Bridging Disciplinary Boundaries (January 11 - 14, 2007) |
Method: Data were drawn from 11,397 convicted drinking-drivers who completed the RIASI between 1996 and 2005. Participants were older than 18 and participated in a voluntary seven-week, 16 hour educational program (DDP). The mean age of the sample was 35.5 (SD=11.96) with the majority being male (79%). The RIASI is scored using dichotomous items, reflecting risk and no risk. For this paper, the sample was randomly split in half, with one half used for construction and the second for validation purposes. The exploratory factor analysis used a maximum likelihood method of extraction with a varimax rotation procedure. Confirmatory Factor Analyses (Mplus version 4, 2006) were used to test and validate the factor model.
Results Six factors were extracted from the exploratory factor analysis, accounting for 32.5% of the variance. The final model included 41 items that significantly contributed to the final solution. The factors represented are: Psychiatric Distress (14 items, 14% of variance); Drinking Practices (6 items, 5% of variance); Preoccupation with Alcohol Use (8 items, 4% of variance); Sensation Seeking (6 items, 3.5% of variance); Deviance (5 items, 3% of variance); and Family History of Alcohol or Drug Problems (2 items, 3% of variance). Correlations among factors varied from .312 to .752. The fit for the initial model was adequate according to the CFI (.955), TLI (.951) and RMSEA (.028) but not the Chi-Square (4245.871, df=804). Replication in the second half of the sample also provided an adequate fit according to the CFI (.956), TLI (.953) and RMSEA (.027) but not the Chi-Square (4007.495, df=804).

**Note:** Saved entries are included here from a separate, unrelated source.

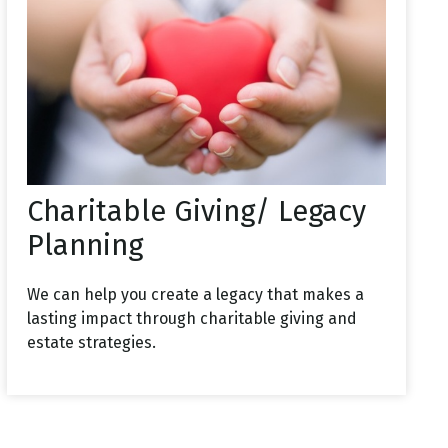
Charitable Giving/ Legacy
Planning
We can help you create a legacy that makes a
lasting impact through charitable giving and
estate strategies.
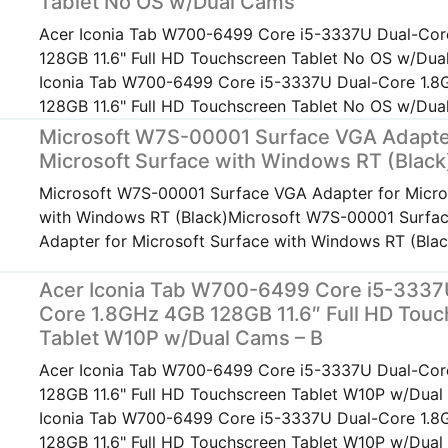
Tablet No OS w/Dual Cams
Acer Iconia Tab W700-6499 Core i5-3337U Dual-Cor
128GB 11.6" Full HD Touchscreen Tablet No OS w/Du
Iconia Tab W700-6499 Core i5-3337U Dual-Core 1.
128GB 11.6" Full HD Touchscreen Tablet No OS w/Du
Microsoft W7S-00001 Surface VGA Adapte
Microsoft Surface with Windows RT (Black
Microsoft W7S-00001 Surface VGA Adapter for Micro
with Windows RT (Black)Microsoft W7S-00001 Surfa
Adapter for Microsoft Surface with Windows RT (Blac
Acer Iconia Tab W700-6499 Core i5-3337
Core 1.8GHz 4GB 128GB 11.6″ Full HD Tou
Tablet W10P w/Dual Cams – B
Acer Iconia Tab W700-6499 Core i5-3337U Dual-Cor
128GB 11.6" Full HD Touchscreen Tablet W10P w/Dual
Iconia Tab W700-6499 Core i5-3337U Dual-Core 1.
128GB 11.6" Full HD Touchscreen Tablet W10P w/Dual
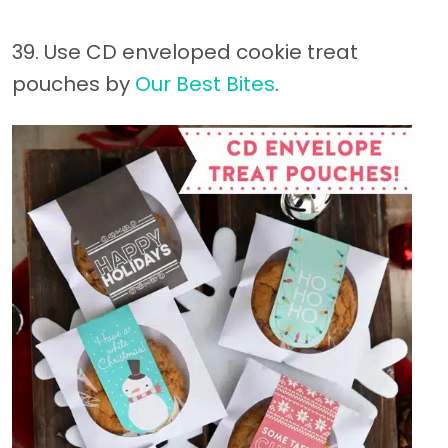
39. Use CD enveloped cookie treat
pouches by
Our Best Bites
.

Implications: Initial development of the RIASI involved domains pertaining to psychiatric distress, aggression/hostility, interpersonal incompetence, drinking practices, preoccupation with alcohol, family history for alcohol or drug problems, deviance, and sensation seeking. The results from this study show that many of the initial domains remain independent but others (aggression, interpersonal competence) appear to be encompassed by more general constructs (psychiatric distress). Implications for practice stem from the underlying constructs represented by the factors. High scores on the various factors may indicate potential areas where interventions need to be targeted. By channeling the individuals into appropriate interventions, alcohol-related crashes and fatality rates that may come from the future DUI should decrease. Future research needs to consider the relationship of these factors to relevant outcomes.